CES ENFANTS QUE LES BRITANNIQUES ONT SAUVÉS

Quelques chiffres à retenir :

En 1933, on compte environ 9,5 millions de Juifs en Europe, soit 1,7% de l’ensemble de la population en Europe. Le nombre de Juifs dans le monde était alors estimé à 15, 3 millions. Les Juifs d’Europe constituaient 60% de la population juive dans le monde.
500 000 Juifs vivaient en Allemagne à cette époque, soit 0,75% de la population totale du pays. On comptait 300 000 Juifs en Grande Bretagne (0,65% de la population totale) et en France, ils étaient 250 000, soit 0,6% de la population de l’ensemble du pays.

Source : United States Holocaust Memorial Museum

En France, en 1940, il y avait environ 70 000 Juifs de moins de 18 ans.
11 400 ont été arrêtés, la plupart par la police de Vichy, déportés à Auschwitz et assassinés, à l’exception d’environ 200 d’entre eux.

Source : Serge Klarsfeld

Les nazis ont tué environ 1,5 million d’enfants et parmi eux, plus d’un million d’enfants juifs. Entre 5000 et 7000 enfants tsiganes ont été exécutés.

L’action des Justes

L’action de l’organisation appelée Yad Vashem est bien connue dans le monde entier. Elle a pour but d’honorer, en leur remettant la médaille de JUSTE, ceux et celles qui, au péril de leur vie, ont sauvé des Juifs pendant la Seconde Guerre mondiale.
Certes, le danger était grand de protéger ceux qui étaient traqués et recherchés par la police (en France), et la Gestapo (dans tous les pays occupés).
Aujourd’hui, les Justes, tout comme leurs descendants, rappellent avec humilité qu’ils n’ont fait « que leur devoir ».
En France, 3800 personnes ont été ainsi honorées par le Comité Yad Vashem. Et un village tout entier : Le Chambon sur Lignon.
Toutefois, en observant la liste des Justes du monde entier, et celle des pays concernés, on est surpris de ne pas y voir figurer la Grande Bretagne.
La raison avancée en est que, cette île n’ayant pas été envahie par l’ennemi, le sauvetage des Juifs n’avait pas de raison d’être dangereux pour quiconque l’eût entrepris.
Cette distinction est toutefois regrettable.
En effet, au moment même où toutes les portes se fermaient au nez des persécutés d’Allemagne et d’Autriche, ne laissant, en 1939 comme ultime issue de secours la Chine – et Shanghai en particulier – un seul pays européen a agi en faveur des plus innocents : les enfants, c’est l’Angleterre. 

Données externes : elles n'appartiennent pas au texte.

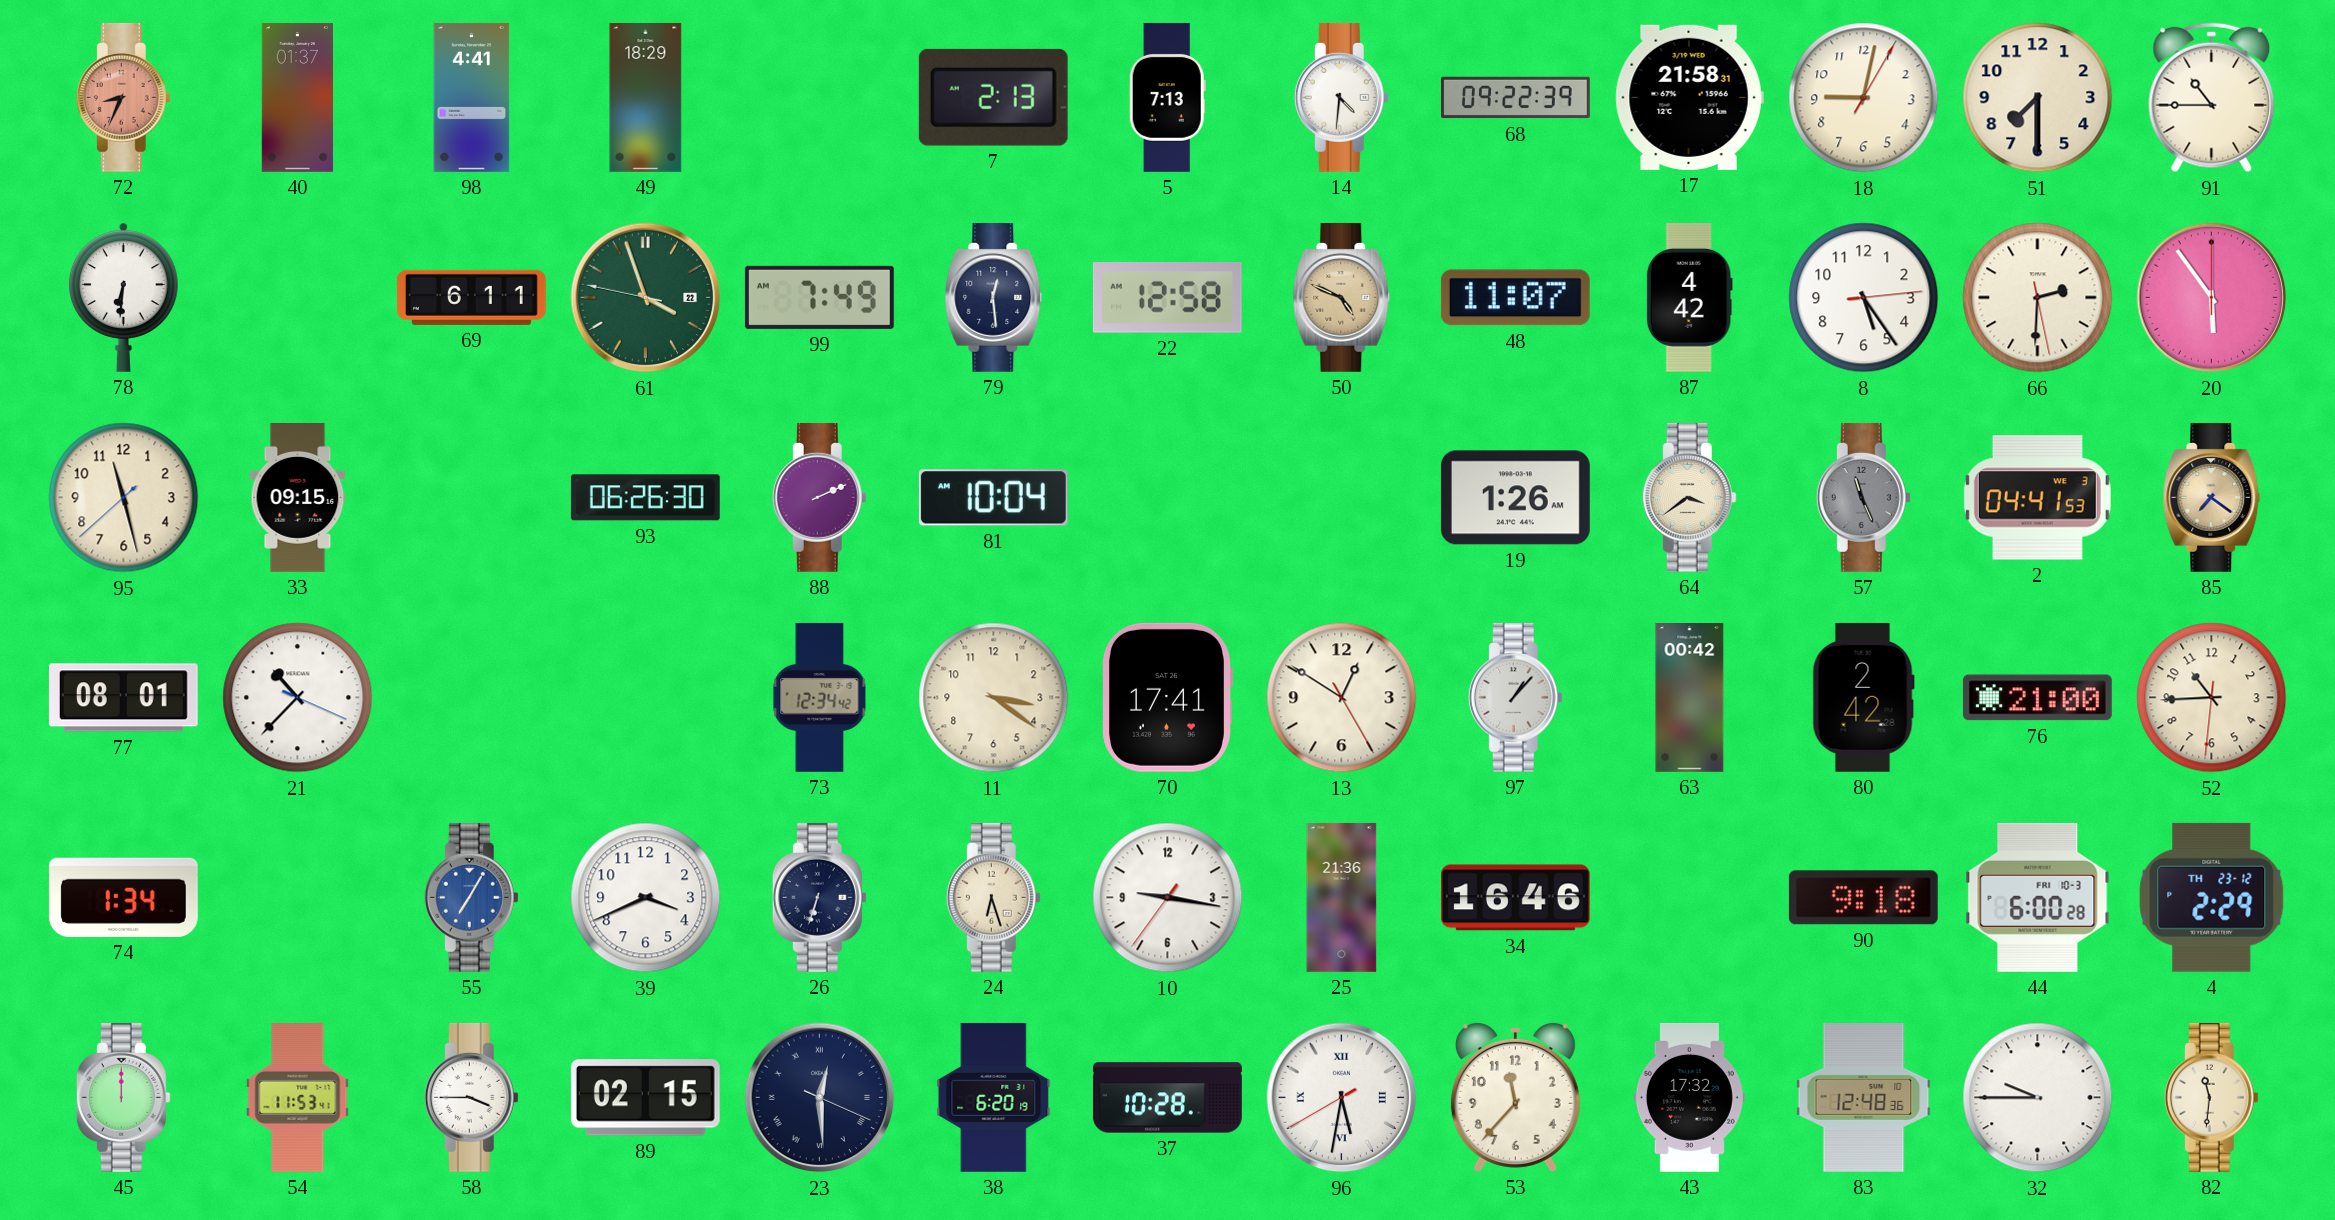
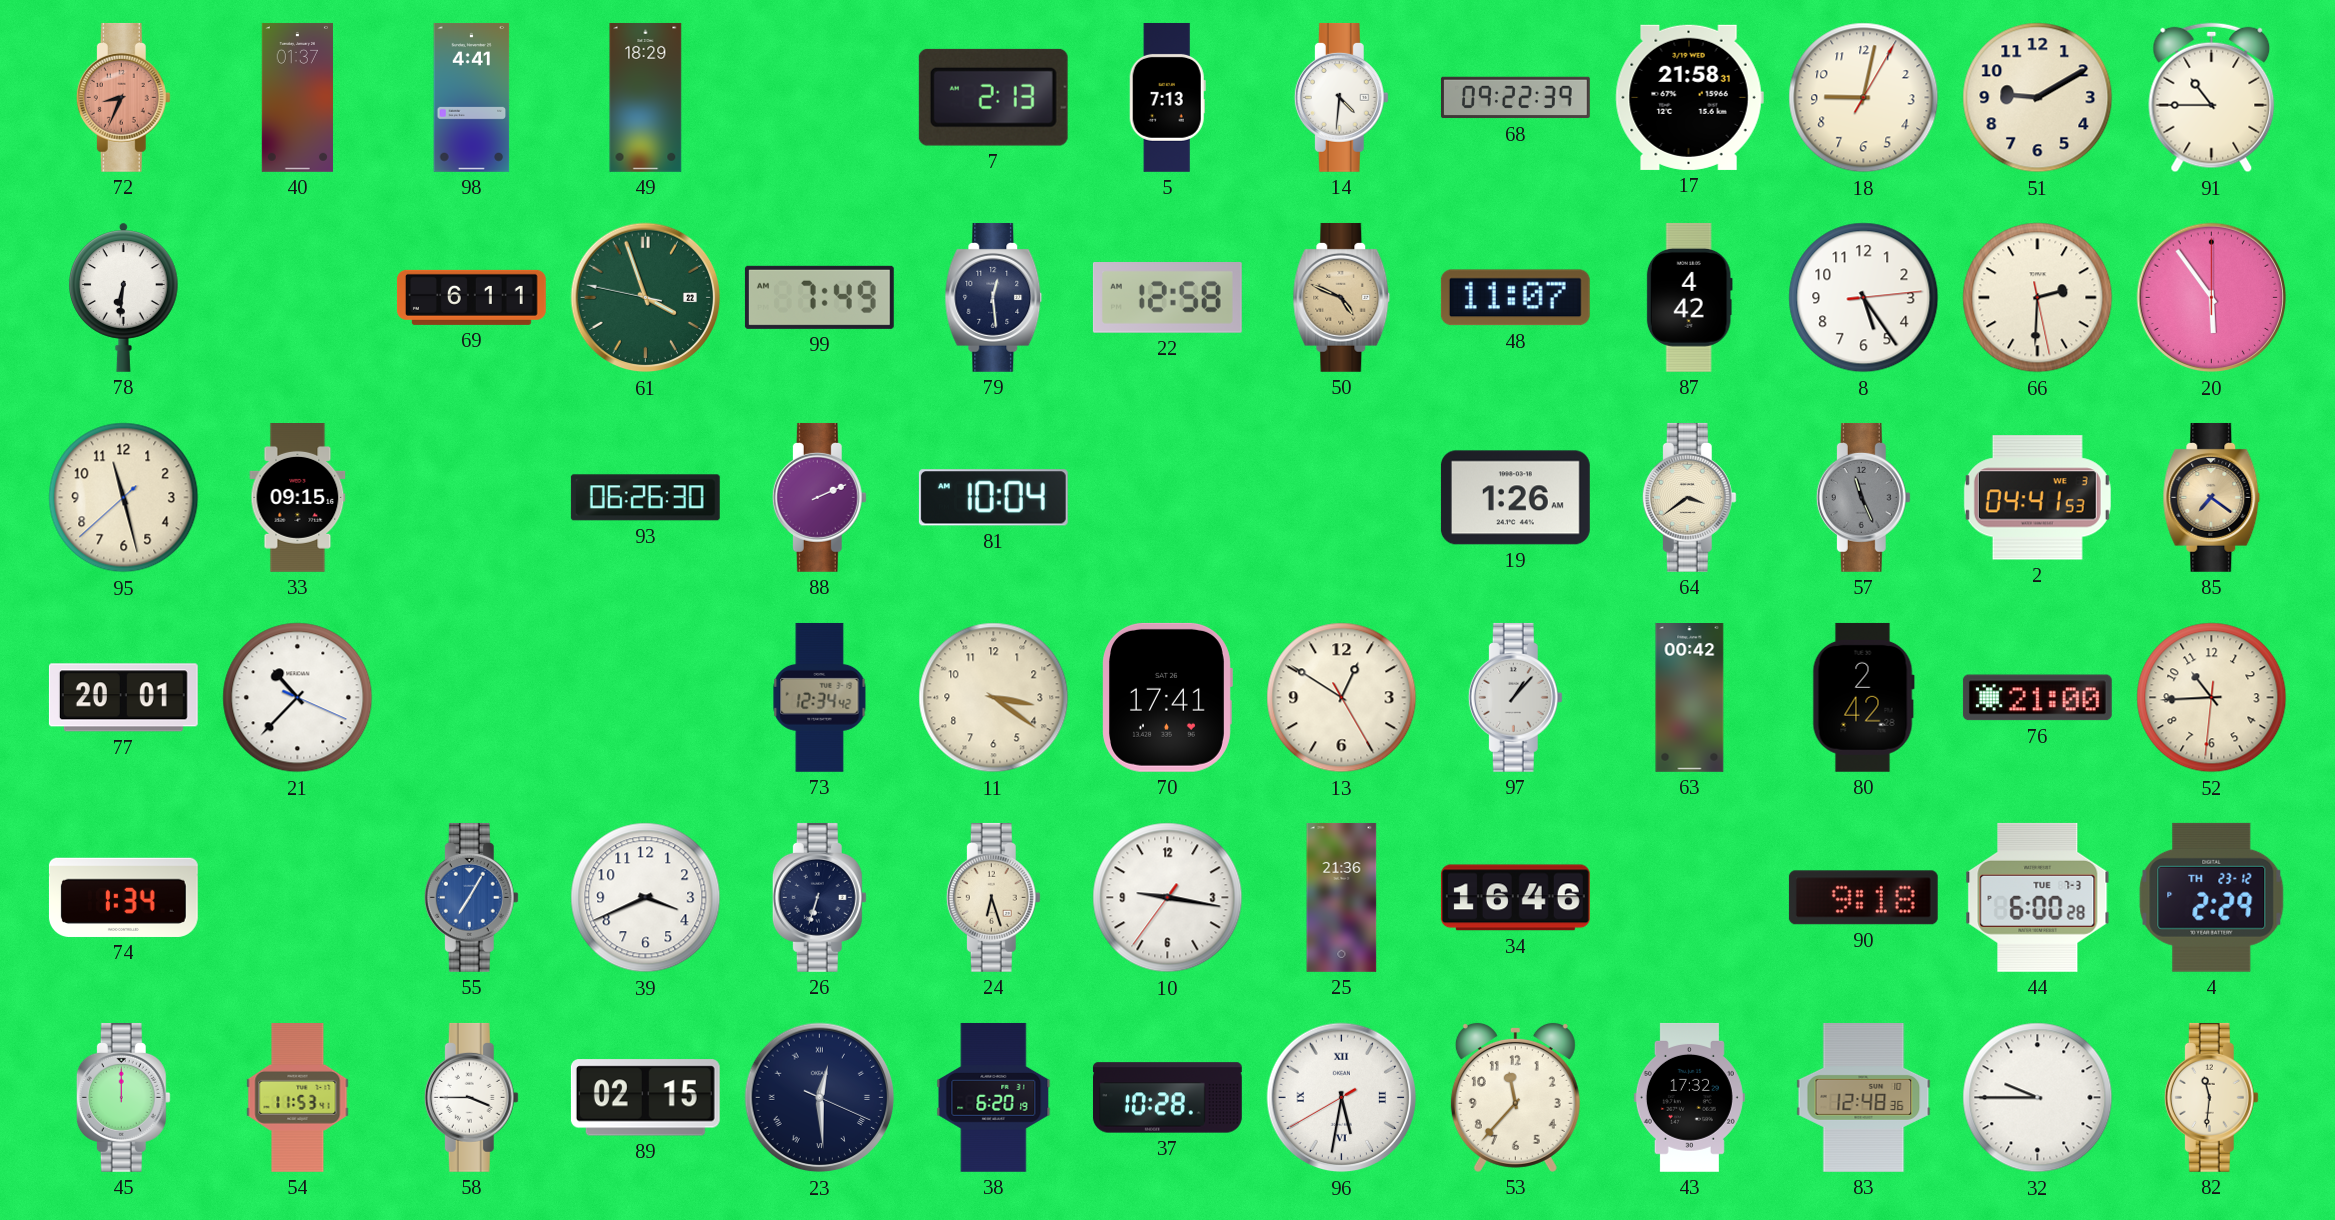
51: 7:30 -> 9:10
77: 08:01 -> 20:01
44 date: FRI 10-3 -> TUE 7-3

Quand l’Angleterre sauve des enfants juifs.



Des enfants viennois arrivent à Londres (source: Bibliothèque Nationale d'Autriche)
Photographie prise ici



En 1938, juste après la Nuit de Cristal, certains esprits éclairés ont commencé à se rendre compte que le danger était grand pour les Juifs d’Allemagne, d’Autriche et de Tchécoslovaquie. Mais aucun pays ne prit la généreuse décision d’accueillir ces persécutés. Bien au contraire. Une à une les frontières se fermèrent. La conférence d’Évian ne déboucha sur rien d’autre que des refus gênés.

Toutefois, après les violences antisémites organisées par les autorités nazies pendant la "Nuit de cristal", (voir site icien novembre 1938, le gouvernement britannique rendit moins contraignantes les restrictions en matière d'immigration pour certaines catégories de réfugiés juifs. Sous la pression de l'opinion publique britannique et des comités d'aide aux réfugiés, et plus particulièrement du British Committee for the Jews of Germany et du Movement for the Care of Children from Germany, les autorités britanniques acceptèrent d'autoriser un nombre indéterminé d'enfants de moins de 17 ans en provenance d'Allemagne et des territoires occupés par l'Allemagne (c'est-à-dire d'Autriche et des territoires tchèques) à entrer en Grande-Bretagne.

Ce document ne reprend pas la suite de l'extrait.